UTTUNGA

CalligoTech’s Uttunga (Sanskrit word, meaning “Reaching to a greater height”) is an accelerator card for HPC/AI workload acceleration, powered by our multi-core Posit-enabled RISC-V based TUNGA SoC.  Uttunga takes any Server (x86, ARM or PowerPC) with PCIe slots to greater heights of performance, with Posit-based Computing capability.

Posits offer optimized memory usage and computing efficiency. Standard RISC-V Instruction Set (F & D) is leveraged to implement basic arithmetic operations in Posit <32,2> and <64,3> configurations. Other configurations of Posits are supported using the programmable gates, described below.
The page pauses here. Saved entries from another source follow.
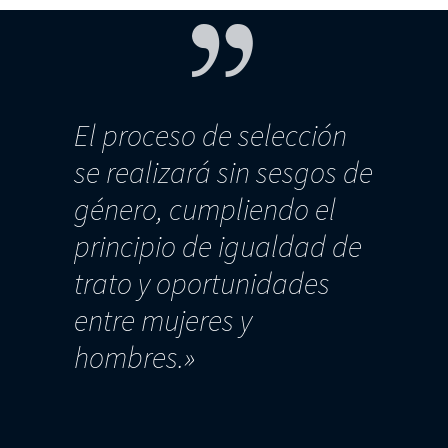
El proceso de selección
se realizará sin sesgos de
género, cumpliendo el
principio de igualdad de
trato y oportunidades
entre mujeres y
hombres.»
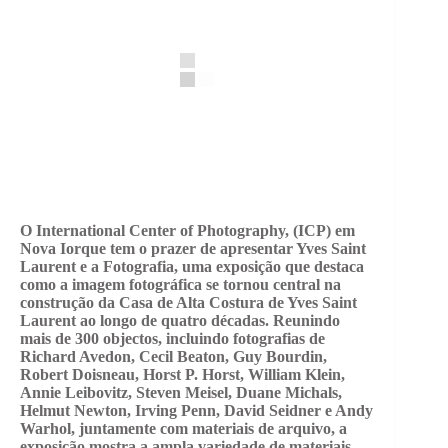
O International Center of Photography, (ICP) em
Nova Iorque tem o prazer de apresentar Yves Saint
Laurent e a Fotografia, uma exposição que destaca
como a imagem fotográfica se tornou central na
construção da Casa de Alta Costura de Yves Saint
Laurent ao longo de quatro décadas. Reunindo
mais de 300 objectos, incluindo fotografias de
Richard Avedon, Cecil Beaton, Guy Bourdin,
Robert Doisneau, Horst P. Horst, William Klein,
Annie Leibovitz, Steven Meisel, Duane Michals,
Helmut Newton, Irving Penn, David Seidner e Andy
Warhol, juntamente com materiais de arquivo, a
exposição mostra a ampla variedade de materiais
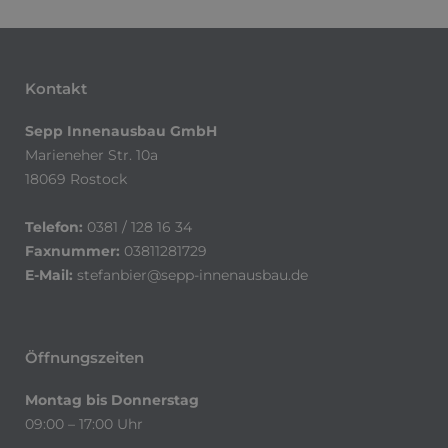
Kontakt
Sepp Innenausbau GmbH
Marieneher Str. 10a
18069 Rostock
Telefon:
0381 / 128 16 34
Faxnummer:
03811281729
E-Mail:
stefanbier@sepp-innenausbau.de
Öffnungszeiten
Montag bis Donnerstag
09:00 – 17:00 Uhr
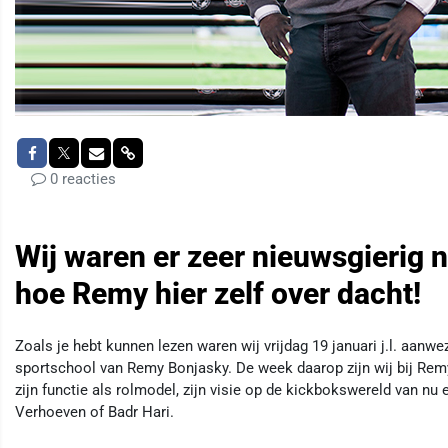
0 reacties
Wij waren er zeer nieuwsgierig 
hoe Remy hier zelf over dacht!
Zoals je hebt kunnen lezen waren wij vrijdag 19 januari j.l. aanw
sportschool van Remy Bonjasky. De week daarop zijn wij bij Re
zijn functie als rolmodel, zijn visie op de kickbokswereld van nu 
Verhoeven of Badr Hari.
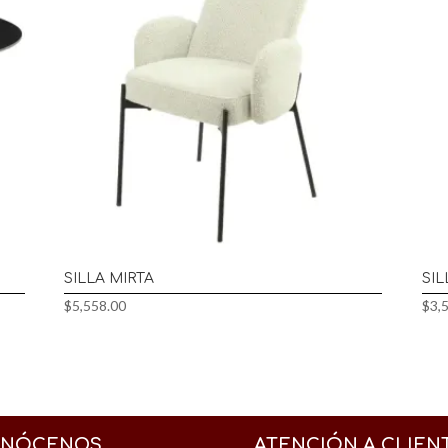
SILLA MIRTA
SI
$
5,558.00
$
3,
NÓCENOS
ATENCIÓN A CLIEN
Our compilers are enhanced to generate Posit-enabled binaries of any C/C++/gFortran applications, without the need for any source level modifications.


Uttunga serves as the platform for smooth integration of legacy scientific libraries such as BLAS, MAGMA and liner solver libraries, to off-load from host CPU and more importantly enabling Posit-based computing.  Integration in the host memory hierarchy is transparent for avoiding the need of data copy and the accelerator offers standard support of programs. The libraries are organized in order to expose Posit-enabled computing as compatible replacements of their usual counterparts in BLAS and other libraries. 



Uttunga enables energy efficient computation with use of iterative linear algebra kernels, such as for Physics and Chemistry HPC codes. QUIRE feature in TUNGA reduces rounding errors, improves computational stability. QUIRE accumulator structure produces exact dot products, guaranteed up to ~2 billion-long vectors (231). High impact QUIRE feature eliminates the need for unnecessary 64-bit computations.

 

Programmable gates are part of our TUNGA SoC. Pool of FPGA gates is mainly useful to support functions that are on critical path and that require reconfigurable feature in the field.  Some of the examples are – Acceleration of specific tasks for datacenter services, Off-load of a wide variety of small tasks from CPU and speed processing, to handle non-standard data types to speed up AI training and inference. Applications such as cryptography, AI, host-CPU support functions for variable precision computing will be implemented on the pool of gates.